* _Task directions_:
Set down every entry exactly as it stands, omitting any picture.

* _Data for processing_:
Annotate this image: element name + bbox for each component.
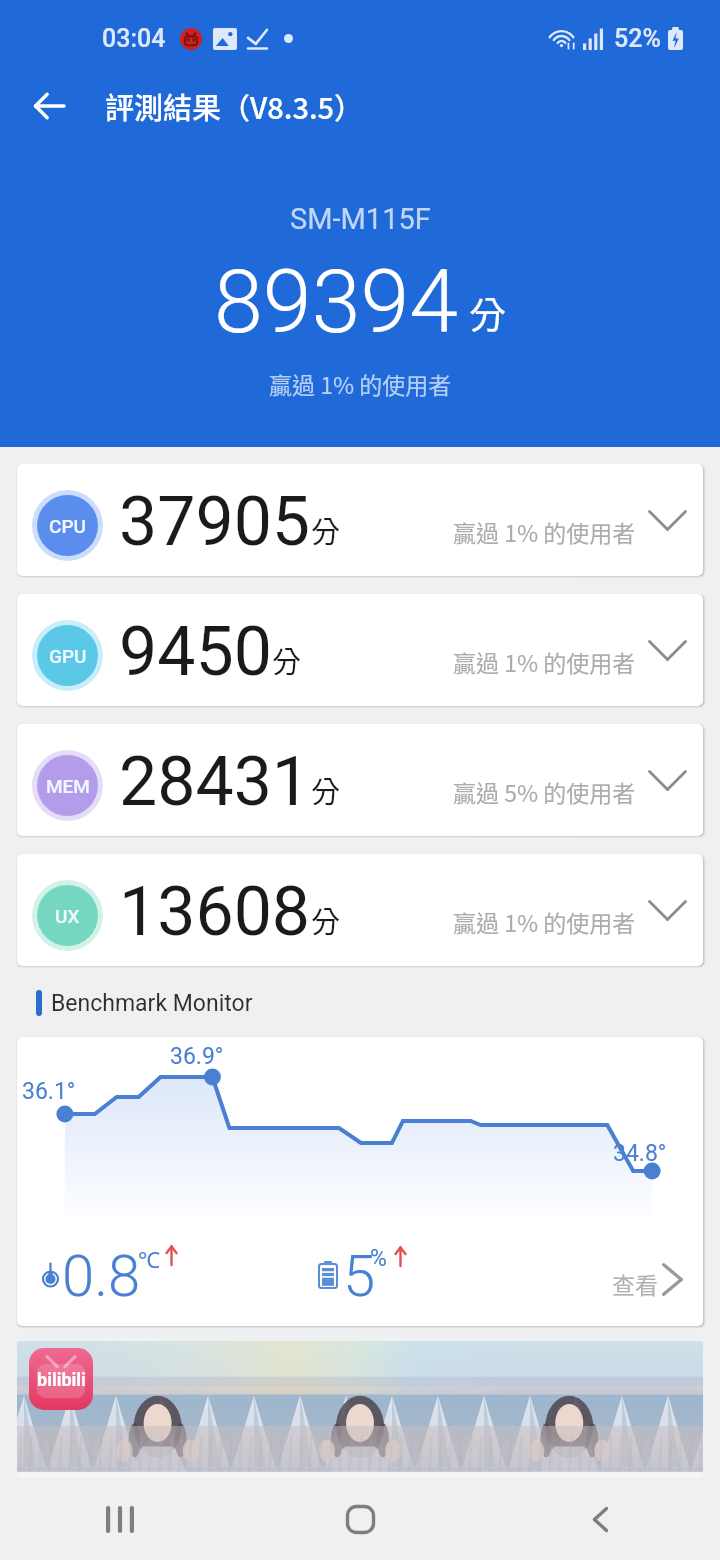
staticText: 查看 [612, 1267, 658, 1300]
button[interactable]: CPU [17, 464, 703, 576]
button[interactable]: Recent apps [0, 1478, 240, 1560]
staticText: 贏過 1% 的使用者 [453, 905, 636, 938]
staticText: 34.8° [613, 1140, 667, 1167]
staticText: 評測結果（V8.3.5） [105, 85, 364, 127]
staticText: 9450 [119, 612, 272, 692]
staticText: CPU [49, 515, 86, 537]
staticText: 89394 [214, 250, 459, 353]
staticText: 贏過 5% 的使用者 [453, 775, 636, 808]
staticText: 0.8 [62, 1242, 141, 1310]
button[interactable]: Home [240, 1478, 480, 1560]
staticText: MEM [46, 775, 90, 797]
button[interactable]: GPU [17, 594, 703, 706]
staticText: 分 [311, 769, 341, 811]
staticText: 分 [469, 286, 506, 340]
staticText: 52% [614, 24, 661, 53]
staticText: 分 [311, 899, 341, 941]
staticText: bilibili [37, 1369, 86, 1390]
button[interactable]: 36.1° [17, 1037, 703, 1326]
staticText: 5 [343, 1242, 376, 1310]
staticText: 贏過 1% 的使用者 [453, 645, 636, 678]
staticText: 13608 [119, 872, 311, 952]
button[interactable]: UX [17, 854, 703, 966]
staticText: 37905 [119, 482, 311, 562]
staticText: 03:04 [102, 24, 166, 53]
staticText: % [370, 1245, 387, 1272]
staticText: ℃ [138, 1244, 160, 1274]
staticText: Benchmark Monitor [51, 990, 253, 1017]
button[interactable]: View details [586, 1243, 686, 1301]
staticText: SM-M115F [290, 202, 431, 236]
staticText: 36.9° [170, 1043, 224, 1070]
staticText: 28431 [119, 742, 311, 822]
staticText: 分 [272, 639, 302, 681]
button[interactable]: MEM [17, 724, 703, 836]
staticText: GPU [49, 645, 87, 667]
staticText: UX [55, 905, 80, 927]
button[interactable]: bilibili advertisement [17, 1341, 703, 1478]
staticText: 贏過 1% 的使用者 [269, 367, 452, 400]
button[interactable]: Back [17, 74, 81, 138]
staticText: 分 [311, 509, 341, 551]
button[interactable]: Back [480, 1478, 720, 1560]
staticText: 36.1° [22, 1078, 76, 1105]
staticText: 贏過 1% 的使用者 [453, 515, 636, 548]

* _Completed task_:
Annotate this image: element name + bbox for each component.
staticText: 查看 [612, 1267, 658, 1300]
button[interactable]: CPU [17, 464, 703, 576]
button[interactable]: Recent apps [0, 1478, 240, 1560]
staticText: 贏過 1% 的使用者 [453, 905, 636, 938]
staticText: 34.8° [613, 1140, 667, 1167]
staticText: 評測結果（V8.3.5） [105, 85, 364, 127]
staticText: 9450 [119, 612, 272, 692]
staticText: CPU [49, 515, 86, 537]
staticText: 89394 [214, 250, 459, 353]
staticText: 贏過 5% 的使用者 [453, 775, 636, 808]
staticText: 0.8 [62, 1242, 141, 1310]
button[interactable]: Home [240, 1478, 480, 1560]
staticText: MEM [46, 775, 90, 797]
button[interactable]: GPU [17, 594, 703, 706]
staticText: 分 [311, 769, 341, 811]
staticText: 分 [469, 286, 506, 340]
staticText: 52% [614, 24, 661, 53]
staticText: 分 [311, 899, 341, 941]
staticText: bilibili [37, 1369, 86, 1390]
button[interactable]: 36.1° [17, 1037, 703, 1326]
staticText: 5 [343, 1242, 376, 1310]
staticText: 贏過 1% 的使用者 [453, 645, 636, 678]
staticText: 13608 [119, 872, 311, 952]
button[interactable]: UX [17, 854, 703, 966]
staticText: 37905 [119, 482, 311, 562]
staticText: 03:04 [102, 24, 166, 53]
staticText: % [370, 1245, 387, 1272]
staticText: ℃ [138, 1244, 160, 1274]
staticText: Benchmark Monitor [51, 990, 253, 1017]
button[interactable]: View details [586, 1243, 686, 1301]
staticText: SM-M115F [290, 202, 431, 236]
staticText: 36.9° [170, 1043, 224, 1070]
staticText: 28431 [119, 742, 311, 822]
staticText: 分 [272, 639, 302, 681]
button[interactable]: MEM [17, 724, 703, 836]
staticText: GPU [49, 645, 87, 667]
staticText: UX [55, 905, 80, 927]
button[interactable]: bilibili advertisement [17, 1341, 703, 1478]
staticText: 贏過 1% 的使用者 [269, 367, 452, 400]
button[interactable]: Back [17, 74, 81, 138]
staticText: 分 [311, 509, 341, 551]
button[interactable]: Back [480, 1478, 720, 1560]
staticText: 36.1° [22, 1078, 76, 1105]
staticText: 贏過 1% 的使用者 [453, 515, 636, 548]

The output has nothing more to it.